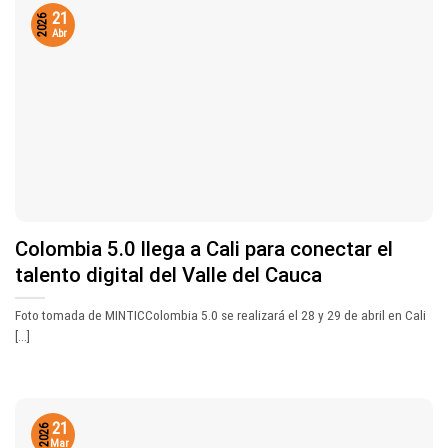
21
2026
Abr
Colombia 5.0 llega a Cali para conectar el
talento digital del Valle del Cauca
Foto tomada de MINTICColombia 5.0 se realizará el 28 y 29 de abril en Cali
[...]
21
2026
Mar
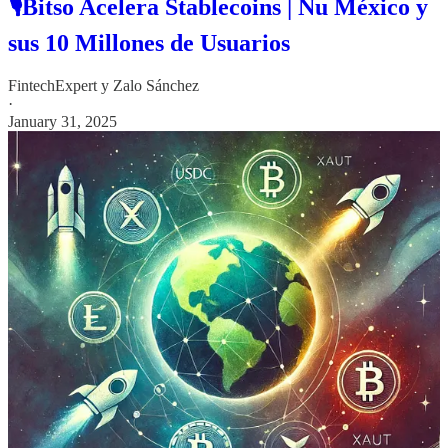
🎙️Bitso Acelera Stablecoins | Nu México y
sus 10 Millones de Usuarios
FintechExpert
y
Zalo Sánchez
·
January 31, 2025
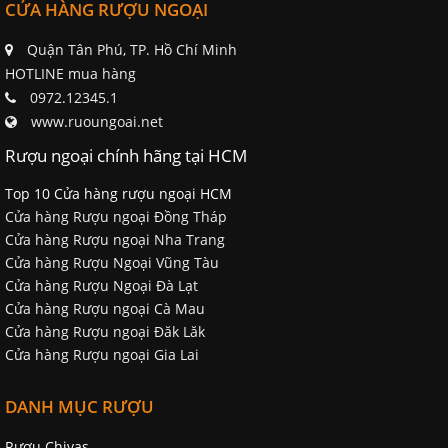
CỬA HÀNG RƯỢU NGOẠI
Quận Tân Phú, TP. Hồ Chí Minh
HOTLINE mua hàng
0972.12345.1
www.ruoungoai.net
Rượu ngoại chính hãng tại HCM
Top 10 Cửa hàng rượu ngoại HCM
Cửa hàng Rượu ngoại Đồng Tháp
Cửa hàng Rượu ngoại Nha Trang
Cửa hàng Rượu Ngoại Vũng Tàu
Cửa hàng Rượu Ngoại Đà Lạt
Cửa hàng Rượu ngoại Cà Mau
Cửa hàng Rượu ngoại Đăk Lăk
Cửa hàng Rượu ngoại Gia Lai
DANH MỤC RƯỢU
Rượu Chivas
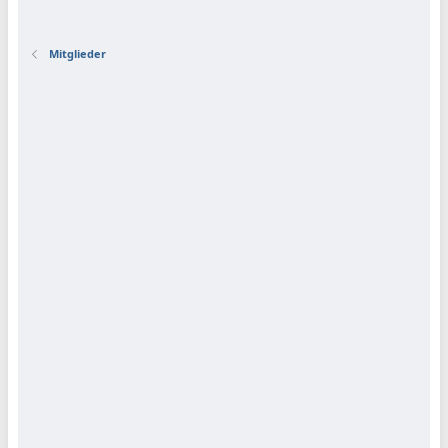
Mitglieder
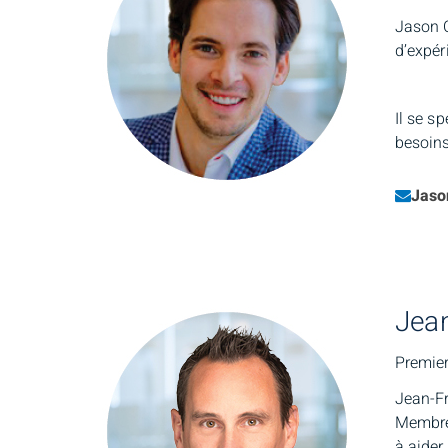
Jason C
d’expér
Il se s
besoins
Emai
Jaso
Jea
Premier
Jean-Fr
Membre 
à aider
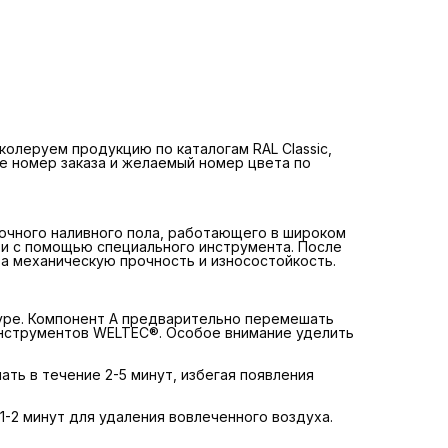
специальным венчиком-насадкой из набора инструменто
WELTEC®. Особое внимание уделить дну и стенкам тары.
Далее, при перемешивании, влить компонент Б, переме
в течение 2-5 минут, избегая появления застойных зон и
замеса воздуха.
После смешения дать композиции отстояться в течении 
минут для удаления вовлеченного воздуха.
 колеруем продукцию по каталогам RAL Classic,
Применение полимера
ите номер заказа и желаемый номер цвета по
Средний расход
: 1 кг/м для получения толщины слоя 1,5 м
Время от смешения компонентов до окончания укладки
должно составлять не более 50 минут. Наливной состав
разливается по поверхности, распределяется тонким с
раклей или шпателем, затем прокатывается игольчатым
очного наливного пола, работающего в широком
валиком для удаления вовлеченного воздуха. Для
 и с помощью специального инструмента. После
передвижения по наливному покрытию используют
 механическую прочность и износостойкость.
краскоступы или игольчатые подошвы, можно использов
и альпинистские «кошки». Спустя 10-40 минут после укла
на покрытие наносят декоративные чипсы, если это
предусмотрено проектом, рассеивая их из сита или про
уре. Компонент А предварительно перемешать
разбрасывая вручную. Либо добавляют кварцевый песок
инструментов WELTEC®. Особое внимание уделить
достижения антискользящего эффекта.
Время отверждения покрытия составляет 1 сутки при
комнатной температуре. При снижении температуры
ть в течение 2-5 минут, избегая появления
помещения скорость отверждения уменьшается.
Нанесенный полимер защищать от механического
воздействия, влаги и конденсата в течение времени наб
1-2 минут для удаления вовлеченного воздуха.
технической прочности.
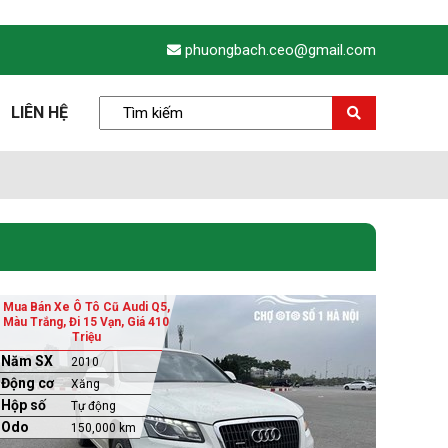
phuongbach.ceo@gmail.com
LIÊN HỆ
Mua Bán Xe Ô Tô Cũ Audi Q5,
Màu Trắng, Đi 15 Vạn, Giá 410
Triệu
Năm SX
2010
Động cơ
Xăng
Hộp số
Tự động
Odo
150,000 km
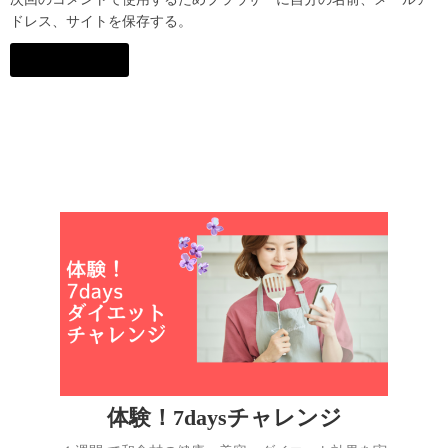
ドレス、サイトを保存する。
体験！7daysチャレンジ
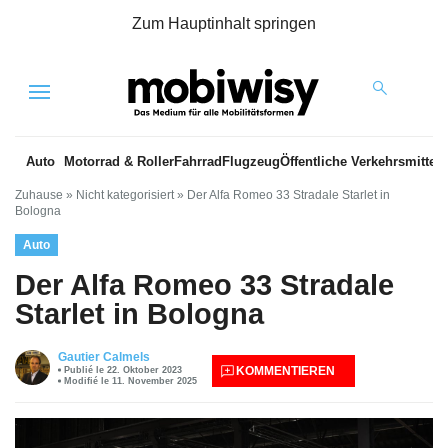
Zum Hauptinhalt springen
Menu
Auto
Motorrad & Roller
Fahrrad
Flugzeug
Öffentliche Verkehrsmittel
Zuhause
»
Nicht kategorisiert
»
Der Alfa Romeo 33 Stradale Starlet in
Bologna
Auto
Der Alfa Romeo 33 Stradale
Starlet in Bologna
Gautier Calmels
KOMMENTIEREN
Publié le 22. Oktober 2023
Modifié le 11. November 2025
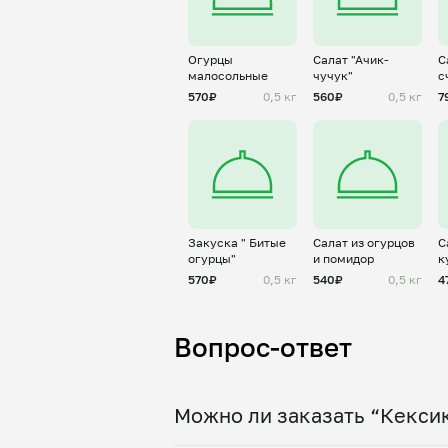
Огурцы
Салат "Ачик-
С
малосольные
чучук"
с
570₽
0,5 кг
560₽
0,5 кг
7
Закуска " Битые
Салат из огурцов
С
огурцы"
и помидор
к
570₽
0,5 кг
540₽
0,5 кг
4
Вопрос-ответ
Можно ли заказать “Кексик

::::

| PROBLEM TO WORK ON |
When you transcribe the lines above, keep every word exact but leave the pictures behind.

| OUTPUT FOR THIS TASK |
21
2026
Abr
Colombia 5.0 llega a Cali para conectar el
talento digital del Valle del Cauca
Foto tomada de MINTICColombia 5.0 se realizará el 28 y 29 de abril en Cali
[...]
21
2026
Mar
🎙️Bitso Acelera Stablecoins | Nu México y
sus 10 Millones de Usuarios
FintechExpert
y
Zalo Sánchez
·
January 31, 2025
CỬA HÀNG RƯỢU NGOẠI
Quận Tân Phú, TP. Hồ Chí Minh
HOTLINE mua hàng
0972.12345.1
www.ruoungoai.net
Rượu ngoại chính hãng tại HCM
Top 10 Cửa hàng rượu ngoại HCM
Cửa hàng Rượu ngoại Đồng Tháp
Cửa hàng Rượu ngoại Nha Trang
Cửa hàng Rượu Ngoại Vũng Tàu
Cửa hàng Rượu Ngoại Đà Lạt
Cửa hàng Rượu ngoại Cà Mau
Cửa hàng Rượu ngoại Đăk Lăk
Cửa hàng Rượu ngoại Gia Lai
DANH MỤC RƯỢU
Rượu Chivas
Mitglieder
Jason C
d’expér
Il se s
besoins
Emai
Jaso
Jea
Premier
Jean-Fr
Membre 
à aider
специальным венчиком-насадкой из набора инструменто
WELTEC®. Особое внимание уделить дну и стенкам тары.
Далее, при перемешивании, влить компонент Б, переме
в течение 2-5 минут, избегая появления застойных зон и
замеса воздуха.
После смешения дать композиции отстояться в течении 
минут для удаления вовлеченного воздуха.
 колеруем продукцию по каталогам RAL Classic,
Применение полимера
ите номер заказа и желаемый номер цвета по
Средний расход
: 1 кг/м для получения толщины слоя 1,5 м
Время от смешения компонентов до окончания укладки
должно составлять не более 50 минут. Наливной состав
разливается по поверхности, распределяется тонким с
раклей или шпателем, затем прокатывается игольчатым
очного наливного пола, работающего в широком
валиком для удаления вовлеченного воздуха. Для
 и с помощью специального инструмента. После
передвижения по наливному покрытию используют
 механическую прочность и износостойкость.
краскоступы или игольчатые подошвы, можно использов
и альпинистские «кошки». Спустя 10-40 минут после укла
на покрытие наносят декоративные чипсы, если это
предусмотрено проектом, рассеивая их из сита или про
уре. Компонент А предварительно перемешать
разбрасывая вручную. Либо добавляют кварцевый песок
инструментов WELTEC®. Особое внимание уделить
достижения антискользящего эффекта.
Время отверждения покрытия составляет 1 сутки при
комнатной температуре. При снижении температуры
ть в течение 2-5 минут, избегая появления
помещения скорость отверждения уменьшается.
Нанесенный полимер защищать от механического
воздействия, влаги и конденсата в течение времени наб
1-2 минут для удаления вовлеченного воздуха.
технической прочности.
phuongbach.ceo@gmail.com
LIÊN HỆ
Mua Bán Xe Ô Tô Cũ Audi Q5,
Màu Trắng, Đi 15 Vạn, Giá 410
Triệu
Năm SX
2010
Động cơ
Xăng
Hộp số
Tự động
Odo
150,000 km
ドレス、サイトを保存する。
体験！7daysチャレンジ
Zum Hauptinhalt springen
Menu
Auto
Motorrad & Roller
Fahrrad
Flugzeug
Öffentliche Verkehrsmittel
Zuhause
»
Nicht kategorisiert
»
Der Alfa Romeo 33 Stradale Starlet in
Bologna
Auto
Der Alfa Romeo 33 Stradale
Starlet in Bologna
Gautier Calmels
KOMMENTIEREN
Publié le 22. Oktober 2023
Modifié le 11. November 2025
Огурцы
Салат "Ачик-
С
малосольные
чучук"
с
570₽
0,5 кг
560₽
0,5 кг
7
Закуска " Битые
Салат из огурцов
С
огурцы"
и помидор
к
570₽
0,5 кг
540₽
0,5 кг
4
Вопрос-ответ
Можно ли заказать “Кексик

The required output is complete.